Teams often assume that a claim can answer the full question of whether a subject may act on a resource. In practice, claims only describe facts about identity, not the full context of action, object, and relationship. That shortcut creates inconsistent interpretations across services and makes authorisation bugs more likely.
Why This Matters for Security Teams
Identity claims are useful signals, but they are not an access decision by themselves. Claims tell a service who or what is presenting, not whether the action is appropriate for the resource, the transaction, or the current risk state. That gap is where teams accidentally turn authentication metadata into policy logic and create brittle authorisation paths.
For NHI-heavy environments, the problem compounds quickly. Non-human identities are already overrepresented in enterprise risk: NHIMG’s Ultimate Guide to NHIs notes that 97% of NHIs carry excessive privileges, and 80% of identity breaches involved compromised non-human identities such as service accounts and API keys. When teams let claims stand in for policy, they often miss object sensitivity, tool chaining, environment context, and revocation timing. That is exactly why guidance from OWASP Non-Human Identity Top 10 and the NIST Cybersecurity Framework 2.0 pushes teams toward least privilege, continuous review, and clearer decision boundaries.
In practice, many security teams encounter an authorisation failure only after a service account has already accessed a higher-value resource than intended, rather than through intentional policy review.
How It Works in Practice
The practical mistake is assuming that a claim like department, workload type, tenant, or group membership is equivalent to permission. It is not. A claim is a fact about the subject. Access policy is a decision about a specific action on a specific object under specific conditions. Mature controls keep those layers separate and evaluate them at request time.

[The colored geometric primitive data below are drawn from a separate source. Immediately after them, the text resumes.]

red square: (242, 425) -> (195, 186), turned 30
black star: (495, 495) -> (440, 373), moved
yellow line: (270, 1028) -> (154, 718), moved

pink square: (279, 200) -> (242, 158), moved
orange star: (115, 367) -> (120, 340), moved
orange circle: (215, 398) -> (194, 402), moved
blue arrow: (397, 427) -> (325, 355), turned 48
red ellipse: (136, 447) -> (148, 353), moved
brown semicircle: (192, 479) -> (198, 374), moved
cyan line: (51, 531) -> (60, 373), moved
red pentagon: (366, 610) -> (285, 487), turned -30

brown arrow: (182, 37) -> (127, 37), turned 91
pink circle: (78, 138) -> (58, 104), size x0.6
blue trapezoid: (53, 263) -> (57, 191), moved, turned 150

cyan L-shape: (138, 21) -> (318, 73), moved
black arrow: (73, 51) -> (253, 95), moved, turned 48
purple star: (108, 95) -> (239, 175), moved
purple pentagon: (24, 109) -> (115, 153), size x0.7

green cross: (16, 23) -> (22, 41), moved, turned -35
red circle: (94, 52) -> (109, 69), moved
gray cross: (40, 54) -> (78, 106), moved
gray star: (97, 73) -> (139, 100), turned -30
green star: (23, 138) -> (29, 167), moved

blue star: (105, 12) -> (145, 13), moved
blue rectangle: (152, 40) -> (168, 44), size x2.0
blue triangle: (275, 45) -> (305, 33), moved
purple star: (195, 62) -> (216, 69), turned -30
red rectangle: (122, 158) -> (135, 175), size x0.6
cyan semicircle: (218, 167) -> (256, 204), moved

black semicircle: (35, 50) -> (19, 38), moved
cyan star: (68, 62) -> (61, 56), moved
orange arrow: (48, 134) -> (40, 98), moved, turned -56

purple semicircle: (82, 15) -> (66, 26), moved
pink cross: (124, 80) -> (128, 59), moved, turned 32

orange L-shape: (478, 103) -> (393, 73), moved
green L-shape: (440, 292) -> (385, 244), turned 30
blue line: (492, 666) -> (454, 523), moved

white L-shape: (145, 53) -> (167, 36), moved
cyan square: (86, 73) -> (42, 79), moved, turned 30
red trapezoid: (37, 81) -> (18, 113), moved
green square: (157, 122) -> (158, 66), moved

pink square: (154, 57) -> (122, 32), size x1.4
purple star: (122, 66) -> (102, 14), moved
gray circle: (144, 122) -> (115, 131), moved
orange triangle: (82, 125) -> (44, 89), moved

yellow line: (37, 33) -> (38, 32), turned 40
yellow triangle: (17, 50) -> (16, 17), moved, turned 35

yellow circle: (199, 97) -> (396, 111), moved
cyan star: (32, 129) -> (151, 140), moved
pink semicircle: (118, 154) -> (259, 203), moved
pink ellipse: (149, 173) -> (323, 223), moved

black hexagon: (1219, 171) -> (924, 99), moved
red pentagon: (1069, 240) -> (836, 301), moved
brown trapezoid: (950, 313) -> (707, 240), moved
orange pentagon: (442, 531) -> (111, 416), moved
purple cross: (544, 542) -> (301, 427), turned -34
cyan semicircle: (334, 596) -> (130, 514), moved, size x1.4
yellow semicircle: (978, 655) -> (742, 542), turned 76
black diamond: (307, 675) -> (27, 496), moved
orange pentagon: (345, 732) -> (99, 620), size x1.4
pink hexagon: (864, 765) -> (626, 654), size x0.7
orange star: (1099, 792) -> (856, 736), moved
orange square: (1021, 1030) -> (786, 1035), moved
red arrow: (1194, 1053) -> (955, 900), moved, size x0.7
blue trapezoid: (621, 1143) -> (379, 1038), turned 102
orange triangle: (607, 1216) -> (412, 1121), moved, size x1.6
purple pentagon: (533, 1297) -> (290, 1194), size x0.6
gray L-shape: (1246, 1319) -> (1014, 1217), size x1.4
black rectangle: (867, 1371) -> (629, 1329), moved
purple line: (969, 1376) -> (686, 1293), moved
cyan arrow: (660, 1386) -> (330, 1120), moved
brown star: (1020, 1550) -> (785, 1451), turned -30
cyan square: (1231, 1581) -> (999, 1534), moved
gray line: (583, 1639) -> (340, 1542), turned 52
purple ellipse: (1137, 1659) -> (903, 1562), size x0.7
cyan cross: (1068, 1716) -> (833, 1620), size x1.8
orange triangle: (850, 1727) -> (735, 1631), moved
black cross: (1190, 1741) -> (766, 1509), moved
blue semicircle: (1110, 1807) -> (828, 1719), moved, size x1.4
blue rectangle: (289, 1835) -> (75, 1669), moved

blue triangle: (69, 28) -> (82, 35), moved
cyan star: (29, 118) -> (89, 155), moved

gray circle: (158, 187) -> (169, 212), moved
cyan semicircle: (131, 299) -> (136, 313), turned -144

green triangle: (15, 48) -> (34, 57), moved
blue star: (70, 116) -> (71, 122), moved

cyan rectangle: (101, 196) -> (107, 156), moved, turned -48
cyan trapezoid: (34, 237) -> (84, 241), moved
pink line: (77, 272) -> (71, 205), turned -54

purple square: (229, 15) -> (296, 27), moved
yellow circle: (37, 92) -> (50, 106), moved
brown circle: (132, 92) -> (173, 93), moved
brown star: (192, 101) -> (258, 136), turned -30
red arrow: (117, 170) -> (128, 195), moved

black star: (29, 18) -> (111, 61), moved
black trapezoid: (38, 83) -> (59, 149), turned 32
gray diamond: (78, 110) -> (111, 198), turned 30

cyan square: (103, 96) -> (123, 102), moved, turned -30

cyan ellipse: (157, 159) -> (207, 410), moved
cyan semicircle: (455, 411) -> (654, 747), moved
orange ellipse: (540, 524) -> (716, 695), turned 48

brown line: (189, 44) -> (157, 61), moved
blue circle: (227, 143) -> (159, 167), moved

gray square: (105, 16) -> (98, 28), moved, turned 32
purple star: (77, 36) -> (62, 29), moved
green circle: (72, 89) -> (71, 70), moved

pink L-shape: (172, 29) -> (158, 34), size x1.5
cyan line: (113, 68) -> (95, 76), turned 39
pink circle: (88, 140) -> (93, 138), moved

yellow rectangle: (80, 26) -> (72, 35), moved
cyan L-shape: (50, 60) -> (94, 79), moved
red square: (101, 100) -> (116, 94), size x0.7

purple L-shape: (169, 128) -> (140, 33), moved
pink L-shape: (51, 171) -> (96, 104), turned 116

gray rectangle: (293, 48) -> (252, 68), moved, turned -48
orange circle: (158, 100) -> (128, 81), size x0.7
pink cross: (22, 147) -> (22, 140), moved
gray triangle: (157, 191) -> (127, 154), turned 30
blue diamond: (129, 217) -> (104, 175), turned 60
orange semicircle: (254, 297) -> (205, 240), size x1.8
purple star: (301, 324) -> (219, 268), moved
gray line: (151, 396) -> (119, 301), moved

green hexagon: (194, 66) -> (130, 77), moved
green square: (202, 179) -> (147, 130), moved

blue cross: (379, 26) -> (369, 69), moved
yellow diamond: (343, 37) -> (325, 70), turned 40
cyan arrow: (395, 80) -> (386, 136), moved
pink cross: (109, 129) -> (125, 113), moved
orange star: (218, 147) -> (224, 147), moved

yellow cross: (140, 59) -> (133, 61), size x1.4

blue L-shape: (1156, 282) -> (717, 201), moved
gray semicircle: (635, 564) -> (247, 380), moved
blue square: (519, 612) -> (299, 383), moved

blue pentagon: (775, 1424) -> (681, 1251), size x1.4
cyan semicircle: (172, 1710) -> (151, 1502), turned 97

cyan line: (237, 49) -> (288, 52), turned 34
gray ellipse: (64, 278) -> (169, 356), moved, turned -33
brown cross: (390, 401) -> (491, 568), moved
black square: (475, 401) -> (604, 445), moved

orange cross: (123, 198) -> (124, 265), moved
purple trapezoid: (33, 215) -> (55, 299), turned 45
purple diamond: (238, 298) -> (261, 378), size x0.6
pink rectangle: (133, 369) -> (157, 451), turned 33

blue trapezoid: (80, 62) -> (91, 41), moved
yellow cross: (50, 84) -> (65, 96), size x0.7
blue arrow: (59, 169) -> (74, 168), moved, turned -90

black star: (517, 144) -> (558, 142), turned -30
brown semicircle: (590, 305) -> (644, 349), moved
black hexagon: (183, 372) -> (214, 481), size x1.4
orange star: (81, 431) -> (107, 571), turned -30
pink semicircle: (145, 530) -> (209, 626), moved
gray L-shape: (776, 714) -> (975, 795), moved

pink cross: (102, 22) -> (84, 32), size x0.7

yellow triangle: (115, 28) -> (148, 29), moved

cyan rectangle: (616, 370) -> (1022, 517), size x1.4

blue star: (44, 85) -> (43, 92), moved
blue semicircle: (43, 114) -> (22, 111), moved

A better pattern is to combine identity claims with policy context and runtime signals. For example, a token might assert that a workload is a payroll processor, but the policy engine still checks whether the request is read-only, whether the target dataset is production or test, whether the request came from an approved workload identity, and whether the request falls inside the approved time window. This is where workload identity and policy-as-code matter more than static role mapping. Current guidance suggests using cryptographic workload identity, such as SPIFFE or OIDC-based subject binding, to prove what the caller is, then using contextual authorisation to decide what it may do.
- Use claims for identity assertions, not as a substitute for access rules.
- Separate authentication, attribute collection, and authorisation into distinct control points.
- Evaluate policy at runtime with resource, action, environment, and trust signals.
- Prefer short-lived credentials and explicit revocation over long-lived entitlements.
NHIMG research on the Top 10 NHI Issues shows how quickly excessive privilege and weak lifecycle control create exposure, especially when secrets are embedded in code or reused across services. That is why teams should align claims to trust assertions, then enforce authorisation through systems designed for decisioning, not through ad hoc string matching in application code. These controls tend to break down when legacy services hard-code role names into business logic because policy updates then require code changes instead of central policy changes.
Common Variations and Edge Cases
Tighter policy evaluation often increases operational overhead, so organisations must balance stronger decision quality against service complexity and latency. That tradeoff is real, especially in distributed systems where every request cannot tolerate a heavy policy lookup.
There is no universal standard for this yet, but best practice is evolving in a few clear directions. Some teams use claims only to route a request to the right policy set, while others treat claims as one input among many and require a second decision layer for sensitive actions. In agentic and automated systems, the issue becomes more severe because a claim can remain valid while the workload’s intent changes within the same session. For that reason, static RBAC often works poorly for dynamic workflows, and teams should be cautious about turning broad claims into persistent access.
Edge cases also matter. A read-only claim may still be unsafe if the object contains regulated data. A trusted internal workload may still need step-up checks when it crosses tenant boundaries. A federated identity may be authentic but not sufficiently authorised for the current environment. That is why NHI governance and access governance should be linked, not siloed, as reflected in Ultimate Guide to NHIs — Lifecycle Processes for Managing NHIs and the Ultimate Guide to NHIs — Regulatory and Audit Perspectives. The most common failure mode is treating a stable identity claim as proof of ongoing trust after the system, workload, or data context has changed.
Standards & Framework Alignment
This section maps relevant standards and security frameworks to the operational risks and controls described in this guidance.
OWASP Non-Human Identity Top 10 and OWASP Agentic AI Top 10 address the attack and risk surface, while NIST AI RMF set the governance and control requirements practitioners need to meet.
| Framework | Control / Reference | Relevance |
|---|---|---|
| OWASP Non-Human Identity Top 10 | NHI-04 | Addresses overreliance on identity data instead of proper NHI authorisation. |
| OWASP Agentic AI Top 10 | A-03 | Covers runtime authorization for autonomous workloads whose intent changes. |
| NIST AI RMF | Supports governed, contextual decisions for AI-driven systems and their risks. |
Use claims as input to policy, not as permission itself, and enforce least privilege per workload.